# Hornby Elink DCC control



## FarmerJim (Apr 17, 2014)

Has anyone seen, used, tried to set up Hornby's new Elink DCC Controller?


----------



## broox (Apr 13, 2012)

I don't have any experience with the Hornby But I have set up a digitrax Zephyr, So I might be able to help a little in person if you get really stumped! I'm sure most of the basics are interchangable. wiring definitely. and maybe the way the unit handles the cv addresses and stuff.
Also I have one of these programming track booster thingo's if needed. http://www.soundtraxx.com/access/ptb100.php

I was actually considering a similar hornby DCC controller, can't remember the exact model. It was second hand for an ok price... But I ended up going digitrax zephyr ( My sister was in the states when i was looking, so saved some freight). It was a bit more pricey (~$500 from memory), but more expandable. ended up getting a second wireless controller (~$250 with the receiver/transmitter). Its pretty good, especially for the kids.

I'm chuffed with it. although I don't use it as much as I should


----------



## FarmerJim (Apr 17, 2014)

Thanks for reply on elink. Elink is very different. To get it working you load software and your trains are controlled by a PC. No cabling initially and there is just one controller, much like dc. So it is quite different to most other dcc systems. But yeah it reads loco cv's which I am having trouble getting it to do and there are other oddities which I cannot work out.


----------



## FarmerJim (Apr 17, 2014)

Then again you are in Adelaide. Are you going to the annual R ail show this weekend?


----------



## broox (Apr 13, 2012)

wow, sounds like a cool system.

Yeah I plan to be at the show for a look around. not sure what day tho, are you heading in? what day?


----------



## FarmerJim (Apr 17, 2014)

Yeah I am going. Not sure yet what day. Prob Sunday and Monday


----------



## broox (Apr 13, 2012)

cool man, might catch ya there!


----------



## FarmerJim (Apr 17, 2014)

Need to know how to. Make contact tho Broox. I don't know if you can send Personal Messages on this forum?


----------



## DonR (Oct 18, 2012)

FarmerJim said:


> Need to know how to. Make contact tho Broox. I don't know if you can send Personal Messages on this forum?


Yes, if you have made enough posts, not sure how many.

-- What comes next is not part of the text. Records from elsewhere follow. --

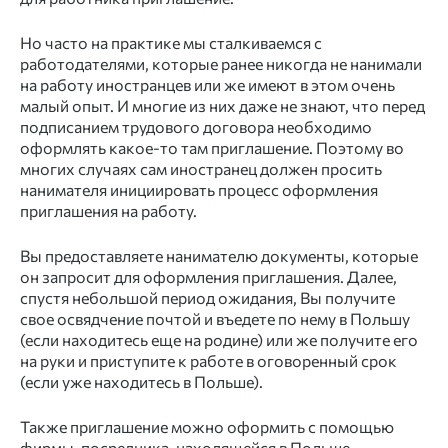
Но часто на практике мы сталкиваемся с
работодателями, которые ранее никогда не нанимали
на
работу иностранцев
или же имеют в этом очень
малый опыт. И многие из них даже не знают, что перед
подписанием трудового договора необходимо
оформлять какое-то там
приглашение.
Поэтому во
многих случаях сам
иностранец
должен просить
нанимателя инициировать
процесс оформления
приглашения
на
работу.
Вы предоставляете нанимателю
документы,
которые
он запросит для
оформления приглашения.
Далее,
спустя небольшой период ожидания, Вы получите
свое освядчение почтой и въедете по нему в
Польшу
(если находитесь еще на родине) или же получите его
на руки и приступите к
работе
в оговоренный срок
(если уже находитесь в
Польше
).
Также
приглашение
можно оформить с помощью
фирмы-посредника,
находящейся в
Польше.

Just click on Broox' name in the left on any of his posts and a menu
will pop up with a choice to send a private message to Broox.

Don


----------



## FarmerJim (Apr 17, 2014)

Thanks Don.


----------



## FarmerJim (Apr 17, 2014)

Further to. My posts on Elink, I have had major probs with this controller. Everything going fine yest but today without changing anything things like controller not handshaking with software and controller not recognising ports on OC started happening out of th blue. I think the controller has failed after only 2. Days use.
So I guess I am now in the market for a new dcc system.
What's the best on the market and is reliable?


----------



## broox (Apr 13, 2012)

Not sure if its relevant, but I thought my zephyr was playing up within the first few days. Not selecting locos was the main problem. If I recall correctly I had more issues with my "good" trains - ie beefier decoders, sound etc.
Turns out I had a loose wire between my controller and the track. I could have sworn it was a perfect connection but must have wiggled loose, or loose enough to make it an intermittent issue, within the first few uses. DCC seems to be an all or nothing affair.

I take it you've checked all connections?


----------



## FarmerJim (Apr 17, 2014)

Thanks. Broox
Yes checked everything. Reloaded software and Elite driver. Railmaster is now not detecting elink or Locos. Seems like the elink dcc controller lasted only 2 days. It seems to be completely dead. The power shows the green light but the software does not detect a thing.
The other thing everyone needs to know is Hornby support is very poor indeed. Received 2 emails from them but that's it. I have sent a number back to them without receiving any more.
My summary is AVOID ELINK AND HORNBY WHERE POSSIBLE. They ain't up to it.


----------



## broox (Apr 13, 2012)

maybe you can take some of the equipment into the train show and ask someone to see if they can test it within a known working setup?

.. if anyone/clubs at the show use the elink that is.


----------



## broox (Apr 13, 2012)

Probably Monday would be the better day to do that tho. less busy, more chance of someone lending a hand


----------



## FarmerJim (Apr 17, 2014)

Thanks Broox. It just seems that the controller has failed. Yeah I will take it. In with me. I think it's early days for elink in AUST tho.


----------



## broox (Apr 13, 2012)

bugger. hope you get it sorted soon


----------